The north of Ireland has acres of space and weather by the bucket, writes Peter Calder.

What is undeniably beautiful about Donegal is the legendary tweed. In Donegal Town itself, I dropped into Magee Clothing on the triangular piazza at the centre of town which is, in good Irish fashion, called the Diamond. Here they’ve been making cloth since 1866. It’s not handwoven now but at least it’s not made in China.

I bought a handsome cap which warmed my bald pate a bit more stylishly that the beanie it replaced. But my trail soon led me to nearby Ardara where there was reportedly some handweaving to be found.

At the first place, Triona Designs, they encourage the impression that the cloth is woven by hand but an explicit assertion to that effect is absent from all their brochures and when I emailed them to ask about this, they never replied.
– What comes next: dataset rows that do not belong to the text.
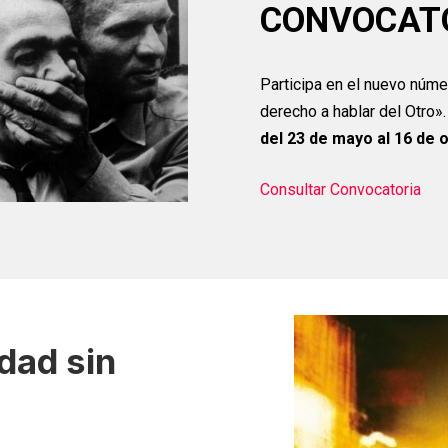
CONVOCATO
Participa en el nuevo núme
derecho a hablar del Otro»
del 23 de mayo al 16 de o
Consultar Convocatoria
idad sin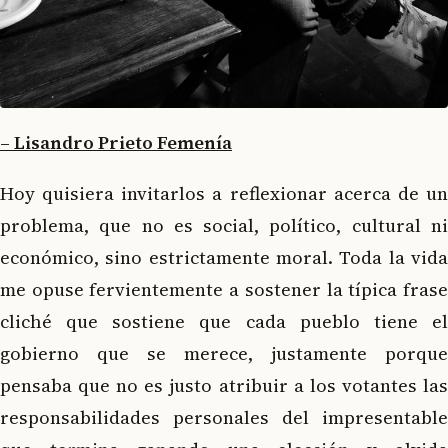
– Lisandro Prieto Femenía
Hoy quisiera invitarlos a reflexionar acerca de un
problema, que no es social, político, cultural ni
económico, sino estrictamente moral. Toda la vida
me opuse fervientemente a sostener la típica frase
cliché que sostiene que cada pueblo tiene el
gobierno que se merece, justamente porque
pensaba que no es justo atribuir a los votantes las
responsabilidades personales del impresentable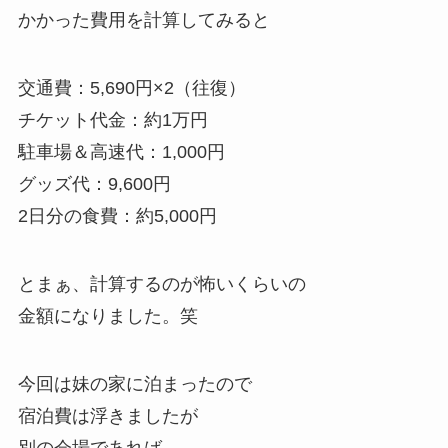
かかった費用を計算してみると
交通費：5,690円×2（往復）
チケット代金：約1万円
駐車場＆高速代：1,000円
グッズ代：9,600円
2日分の食費：約5,000円
とまぁ、計算するのが怖いくらいの
金額になりました。笑
今回は妹の家に泊まったので
宿泊費は浮きましたが
別の会場であれば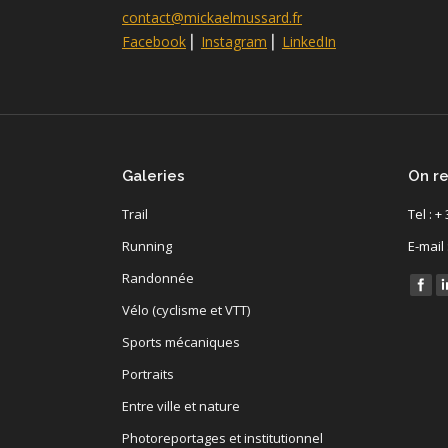
contact@mickaelmussard.fr
Facebook
⎜
Instagram
⎜
LinkedIn
Galeries
On re
Trail
Tel : +
Running
E-mail
Randonnée
Find u
Vélo (cyclisme et VTT)
Sports mécaniques
Portraits
Entre ville et nature
Photoreportages et institutionnel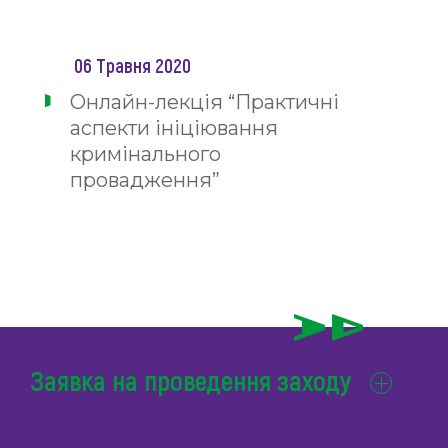
06 Травня 2020
Онлайн-лекція “Практичні
аспекти ініціювання
кримінального
провадження”
Заявка на проведення заходу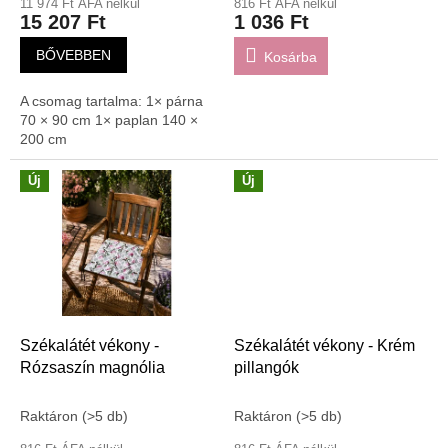
11 974 Ft ÁFA nélkül
816 Ft ÁFA nélkül
j
15 207 Ft
1 036 Ft
a
BŐVEBBEN
Kosárba
A csomag tartalma: 1× párna
70 × 90 cm 1× paplan 140 ×
200 cm
Új
Új
Székalátét vékony -
Székalátét vékony - Krém
Rózsaszín magnólia
pillangók
Raktáron
(>5 db)
Raktáron
(>5 db)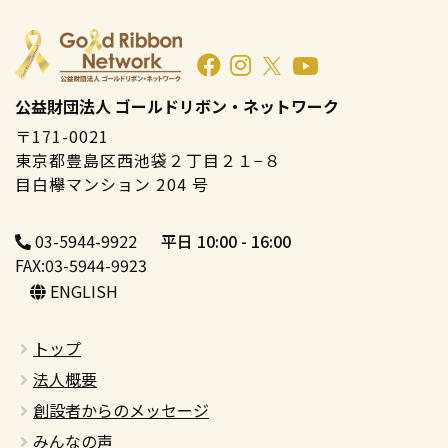
公益財団法人 ゴールドリボン・ネットワーク
〒171-0021
東京都豊島区西池袋２丁目２１−８
目白欅マンション 204 号
03-5944-9922
平日 10:00 - 16:00
FAX:03-5944-9923
ENGLISH
トップ
法人概要
創設者からのメッセージ
みんなの声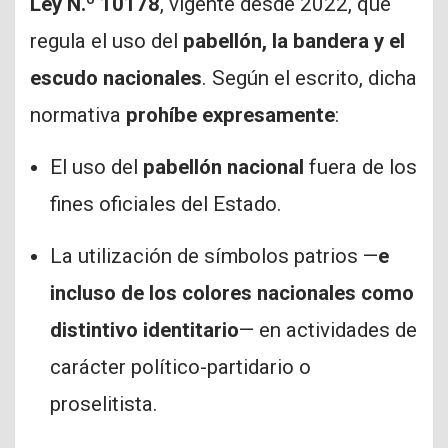
Ley N.º 10178
, vigente desde 2022, que
regula el uso del
pabellón, la bandera y el
escudo nacionales
. Según el escrito, dicha
normativa
prohíbe expresamente
:
El uso del
pabellón nacional
fuera de los
fines oficiales del Estado.
La utilización de símbolos patrios —
e
incluso de los colores nacionales como
distintivo identitario
— en actividades de
carácter político-partidario o
proselitista.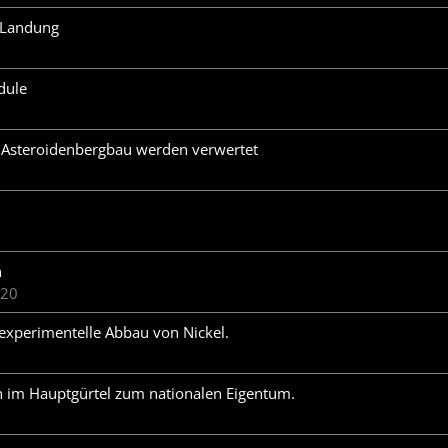
 Landung
dule
n Asteroidenbergbau werden verwertet
n
020
experimentelle Abbau von Nickel.
en im Hauptgürtel zum nationalen Eigentum.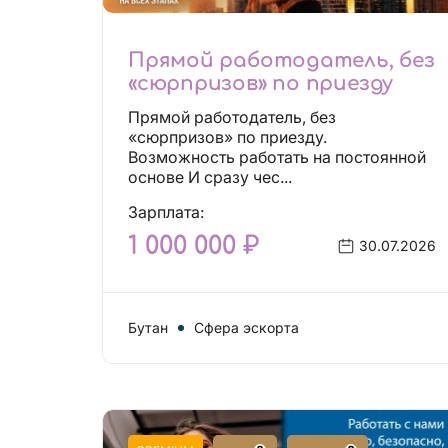
Прямой работодатель, без
«сюрпризов» по приезду
Прямой работодатель, без
«сюрпризов» по приезду.
Возможность работать на постоянной
основе И сразу чес...
Зарплата:
1 000 000 ₽
30.07.2026
Бутан
Сфера эскорта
The woman owner was as snooty as hell, too, so I moved on round the corner to the low-ceilinged workshop of Eddie Doherty.
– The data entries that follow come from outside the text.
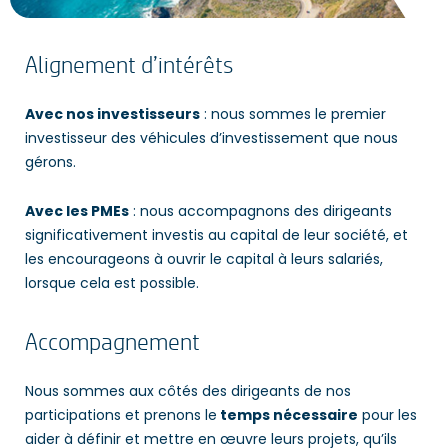
Alignement d’intérêts
Avec nos investisseurs
: nous sommes le premier
investisseur des véhicules d’investissement que nous
gérons.
Avec les PMEs
: nous accompagnons des dirigeants
significativement investis au capital de leur société, et
les encourageons à ouvrir le capital à leurs salariés,
lorsque cela est possible.
Accompagnement
Nous sommes aux côtés des dirigeants de nos
participations et prenons le
temps nécessaire
pour les
aider à définir et mettre en œuvre leurs projets, qu’ils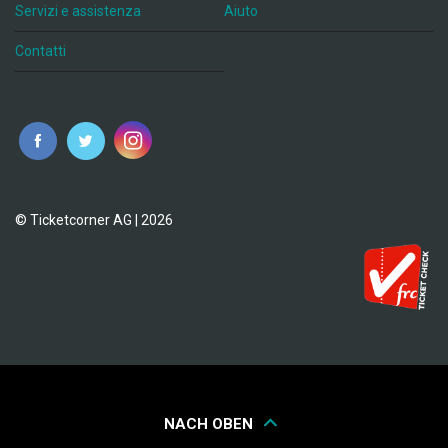
Servizi e assistenza
Aiuto
Contatti
© Ticketcorner AG | 2026
NACH OBEN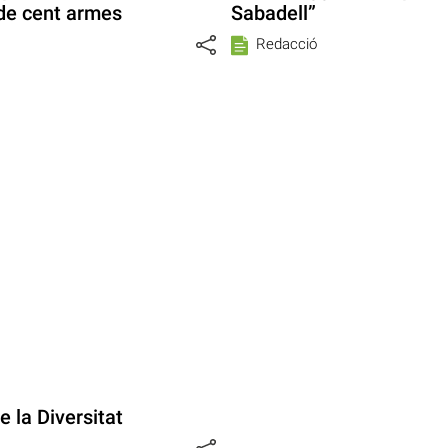
de cent armes
Sabadell”
Redacció
 la Diversitat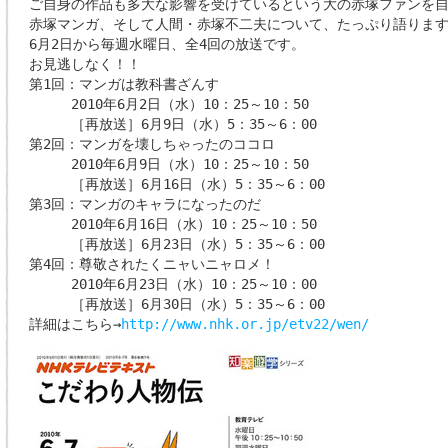
ご自身の作品も多大な影響を受けているという大の赤塚ファンを
赤塚マンガ、そして人間・赤塚不二夫について、たっぷり語りま
6月2日から毎週水曜日、全4回の放送です。
お見逃しなく！！
第1回：マンガは教科書ざんす
2010年6月2日（水）10：25～10：50
［再放送］6月9日（水）5：35～6：00
第2回：マンガを壊しちゃったのココロ
2010年6月9日（水）10：25～10：50
［再放送］6月16日（水）5：35～6：00
第3回：マンガのキャラになったのだ
2010年6月16日（水）10：25～10：50
［再放送］6月23日（水）5：35～6：00
第4回：尊敬されたくニャいニャロメ！
2010年6月23日（水）10：25～10：00
［再放送］6月30日（水）5：35～6：00
詳細はこちら→
http://www.nhk.or.jp/etv22/wen/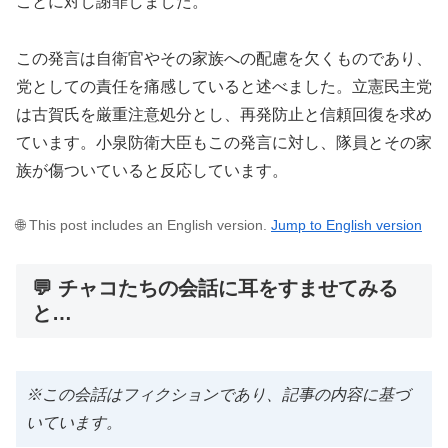
ことに対し謝罪しました。
この発言は自衛官やその家族への配慮を欠くものであり、
党としての責任を痛感していると述べました。立憲民主党
は古賀氏を厳重注意処分とし、再発防止と信頼回復を求め
ています。小泉防衛大臣もこの発言に対し、隊員とその家
族が傷ついていると反応しています。
🌐 This post includes an English version.
Jump to English version
💬 チャコたちの会話に耳をすませてみる
と…
※この会話はフィクションであり、記事の内容に基づ
いています。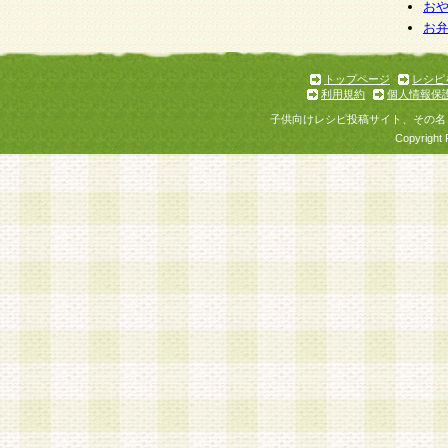
お
お
トップページ
レシピ
利用規約
個人情報保
子供向けレシピ投稿サイト、その名
Copyright 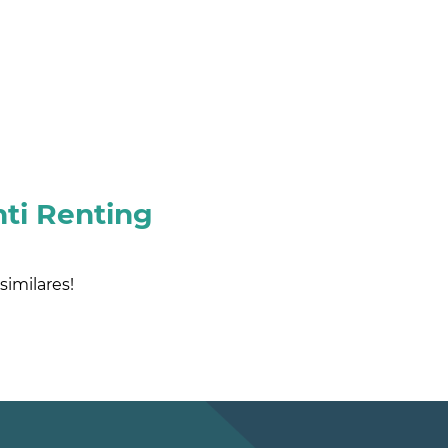
ti Renting
imilares!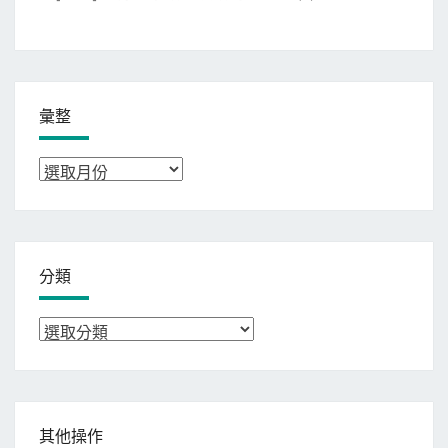
彙整
彙
整
分類
分
類
其他操作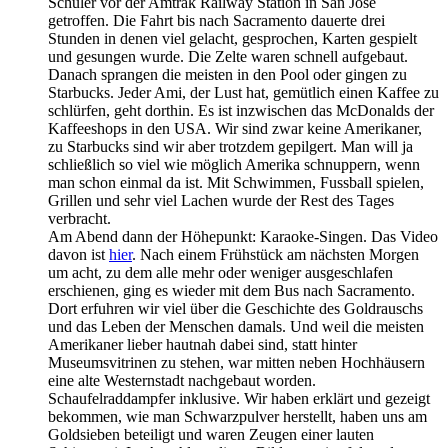
Schüler vor der Amtrak Railway Station in San Jose
getroffen. Die Fahrt bis nach Sacramento dauerte drei
Stunden in denen viel gelacht, gesprochen, Karten gespielt
und gesungen wurde. Die Zelte waren schnell aufgebaut.
Danach sprangen die meisten in den Pool oder gingen zu
Starbucks. Jeder Ami, der Lust hat, gemütlich einen Kaffee zu
schlürfen, geht dorthin. Es ist inzwischen das McDonalds der
Kaffeeshops in den USA. Wir sind zwar keine Amerikaner,
zu Starbucks sind wir aber trotzdem gepilgert. Man will ja
schließlich so viel wie möglich Amerika schnuppern, wenn
man schon einmal da ist. Mit Schwimmen, Fussball spielen,
Grillen und sehr viel Lachen wurde der Rest des Tages
verbracht.
Am Abend dann der Höhepunkt: Karaoke-Singen. Das Video
davon ist
hier
. Nach einem Frühstück am nächsten Morgen
um acht, zu dem alle mehr oder weniger ausgeschlafen
erschienen, ging es wieder mit dem Bus nach Sacramento.
Dort erfuhren wir viel über die Geschichte des Goldrauschs
und das Leben der Menschen damals. Und weil die meisten
Amerikaner lieber hautnah dabei sind, statt hinter
Museumsvitrinen zu stehen, war mitten neben Hochhäusern
eine alte Westernstadt nachgebaut worden.
Schaufelraddampfer inklusive. Wir haben erklärt und gezeigt
bekommen, wie man Schwarzpulver herstellt, haben uns am
Goldsieben beteiligt und waren Zeugen einer lauten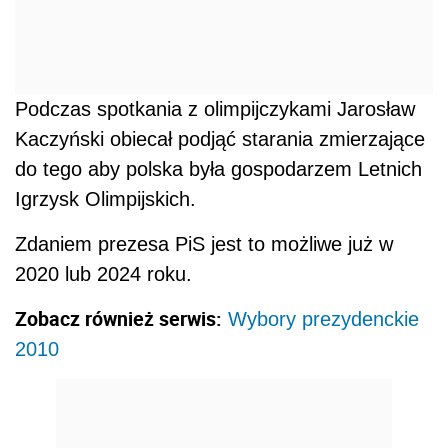
Podczas spotkania z olimpijczykami Jarosław
Kaczyński obiecał podjąć starania zmierzające
do tego aby polska była gospodarzem Letnich
Igrzysk Olimpijskich.
Zdaniem prezesa PiS jest to możliwe już w
2020 lub 2024 roku.
Zobacz również serwis:
Wybory prezydenckie
2010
The sign on his door says to ring his bell and “wait one minute”. That’s because he’s coming from two doors up the road at Doherty’s Bar (“You need some other form of income coming in,” he said gloomily).
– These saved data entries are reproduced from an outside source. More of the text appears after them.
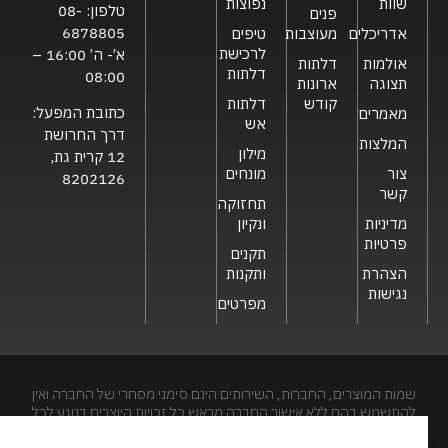
שוות
נפוצות
טלפון:
08-
פנים
6878805
אדריכלים
מעוצבות
טיפים
לרכישת
א’- ה’ 16:00 –
אולמות
דלתות
דלתות
08:00
תצוגה
ארונות
קודש
דלתות
כתובת המפעל:
מאמרים
אש
דרך החרושת
המלצות
מילון
12 קרית גת,
צור
מונחים
8202126
קשר
תחזוקה
מדיניות
ונקיון
פרטיות
תקנים
הצהרת
ותקנות
נגישות
מפרטים
שמות המוצרים, החברות, השירותים הינם סימני מסחרי של החברה ואין
להתשמש בהם ללא אישור החברה מראש.כל זכויות היוצרים בנוגע לכל
חלק מאתר זה הינם של שריונית חסם בע"מ. האתר מיועד לצפייה בלבד.
העתקה, הפצה, שיכפול, פרסום, הצגה, שידור, שינוי, ביצוע יצירות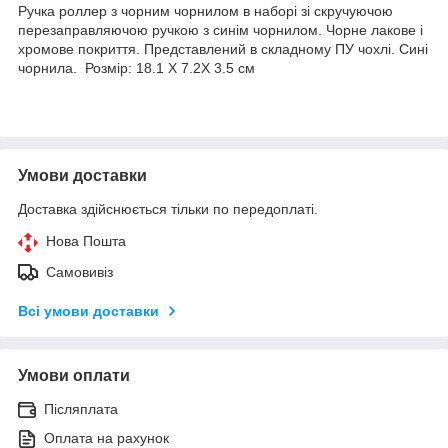
Ручка роллер з чорним чорнилом в наборі зі скручуючою
перезаправляючою ручкою з синім чорнилом. Чорне лакове і
хромове покриття. Представлений в складному ПУ чохлі. Сині
чорнила. Розмір: 18.1 X 7.2X 3.5 см
Умови доставки
Доставка здійснюється тільки по передоплаті.
Нова Пошта
Самовивіз
Всі умови доставки
Умови оплати
Післяплата
Оплата на рахунок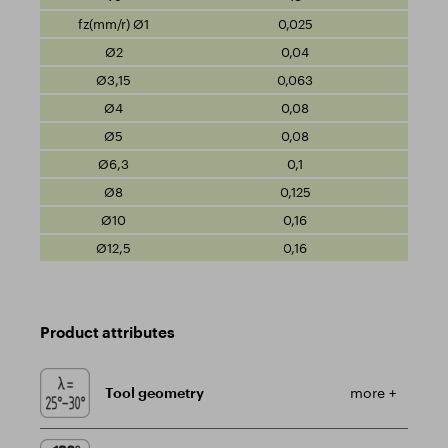
0,025
0,04
0,063
0,08
0,08
0,1
0,125
0,16
0,16
Product attributes
Tool geometry
more +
Eddie was happy to demonstrate a bit of weaving and when I admired one of the jackets made from his handwoven cloth he smiled modestly. I slipped one on. It fitted perfectly and felt warm and snug. “Sure and it looks good on you, that it does,” said Eddie. You wouldn’t call it hard sell, but it was irresistible. I paid up. Eddie’s one of a very small handful of handweavers making Donegal tweed these days. Young folks aren’t picking up the craft – most young people in Ardara (population 500) wouldn’t know what he does, says Eddie.